Eurostocks mixed; rate jitters offset oils, miners

European shares ended yesterday mixed as uncertainty over US interest rates ahead of a key Federal Reserve meeting subdued trading and offset solid gains by heavily-weighted oil and mining stocks. Italy's flagship airline Alitalia slid 13 per cent on...

European shares ended yesterday mixed as uncertainty over US interest rates ahead of a key Federal Reserve meeting subdued trading and offset solid gains by heavily-weighted oil and mining stocks.

Italy's flagship airline Alitalia slid 13 per cent on fears the loss-making group could go bankrupt if marathon talks between management, unions and the government fail to come up with a rescue plan that includes job cuts.

Bullish earnings reports came from Swiss banking giant UBS, Dutch food group Numico, Swiss speciality chemicals maker Clariant or German tyre and car parts maker Continental.

But investors were preoccupied by the Federal Open Market Committee, braced for a post-meeting statement that could mark the beginning of the end of the lowest US interest rates in 46 years.

The Fed was not forecast to hike rates but investors anticipate comments suggesting this could happen as early as the summer, as the central bank is forced to acknowledge robust US economic growth and signal inflation as a potential worry.

The FTSE Eurotop 300 index of pan-European blue chips ended up 0.4 per cent at 1,003.3 points, but the narrower DJ Euro Stoxx 50 index shed 0.2 per cent at 2,799.7.

On Wall Street, the Dow Jones industrial average was 0.2 per cent lower at 10,292 points, while the Nasdaq Composite was flat at 1,938 points by 1535 GMT.

Miners were among the session's biggest climbers after Rio Tinto buoyed the sector by saying it had not seen any let-up in demand from China, soothing fears that voracious Chinese demand for metals and allied raw materials had peaked.

Britain's Xstrata, Anglo-American and BHP Billiton rose between 2.8 per cent and 3.5 per cent each.

Oil majors Shell and BP gained as crude oil prices rose shot up as violence in the Middle East and low US fuel stocks stocks concern over world supplies.

Other firms were rewarded for pleasing earnings. Numico's forecast-topping quarterly results propped its shares up 5.8 per cent while Clariant closed up 0.6 per cent at €16.65 after better-than-expected results and comments that it saw early signs of a pick-up in the United States and in Asia.

Continental's shares rose nearly one per cent to €37 after the German auto supplier said it could beat its 2004 profit guidance if the economic upswing continued.

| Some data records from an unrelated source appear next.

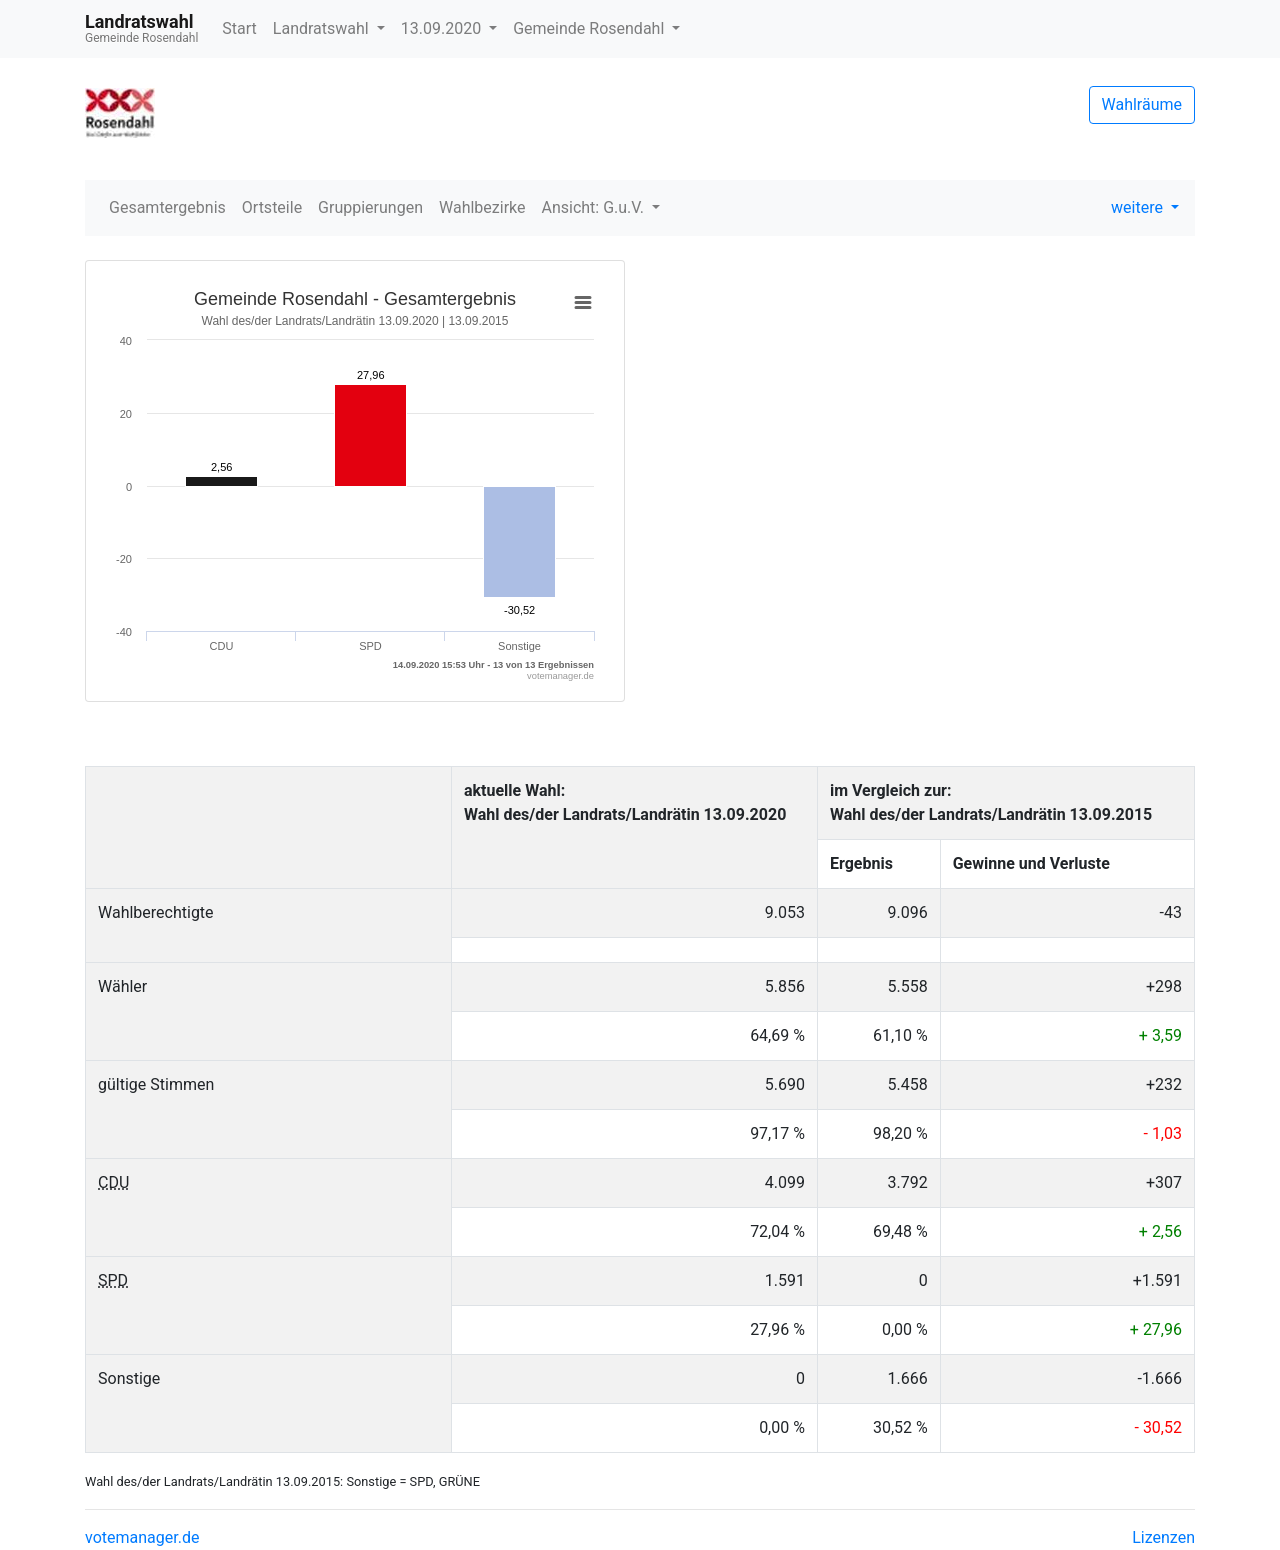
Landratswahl (323, 28)
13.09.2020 (443, 28)
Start (239, 28)
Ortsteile (272, 207)
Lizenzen (1163, 1537)
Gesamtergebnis (167, 207)
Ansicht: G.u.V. (594, 207)
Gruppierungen (370, 207)
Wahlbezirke (482, 207)
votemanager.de (142, 1537)
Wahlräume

But Norske Skog, the world's second-largest newsprint maker, disappointed investors with lower-than-expected first quarter operating profits and comments that 2004 would be a weak year, sending the stock four per cent lower.

Shares in German retailer KarstadtQuelle slipped 4.7 per cent to €17.12 after it posted lower first-quarter sales and earnings and forecast a steep operating loss this year.